Chambers was criticized by Regina Griggs, executive director of Parents and Friends of Ex-Gays & Gays. Her group had been a member of Exodus before resigning four years ago, and it's now part of the Restored Hope Network.
Griggs said Chambers was entitled to decide what was best for himself, but shouldn't be discrediting the efforts of others to help people who were uncomfortable with same-sex attraction.

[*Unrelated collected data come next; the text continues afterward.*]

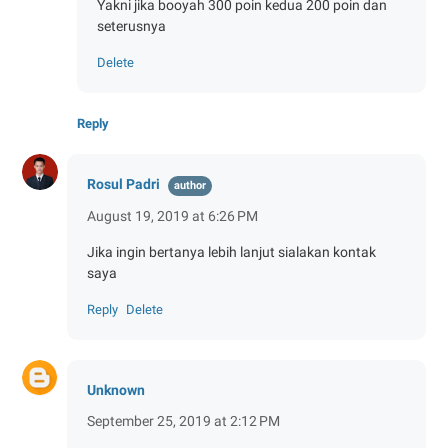
Yakni jika booyah 300 poin kedua 200 poin dan
seterusnya
Delete
Reply
Rosul Padri
August 19, 2019 at 6:26 PM
Jika ingin bertanya lebih lanjut sialakan kontak
saya
Reply
Delete
Unknown
September 25, 2019 at 2:12 PM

"We do not owe an apology to the gay community," she said. "Nobody's ever forced to change. That's an individual's right."
Among those commending Chambers was California state Sen. Ted Lieu, author of a recently passed law seeking to ban licensed counselors from trying to turn gay teens straight. The law has been put on hold by the 9th U.S. Circuit Court of Appeals pending resolution of lawsuits challenging it.
"In the past, Exodus International practiced the quackery known as reparative therapy or various versions of gay conversion therapy," Lieu said. "Exodus International's mea culpa and shut-down puts another nail in the coffin for reparative therapy."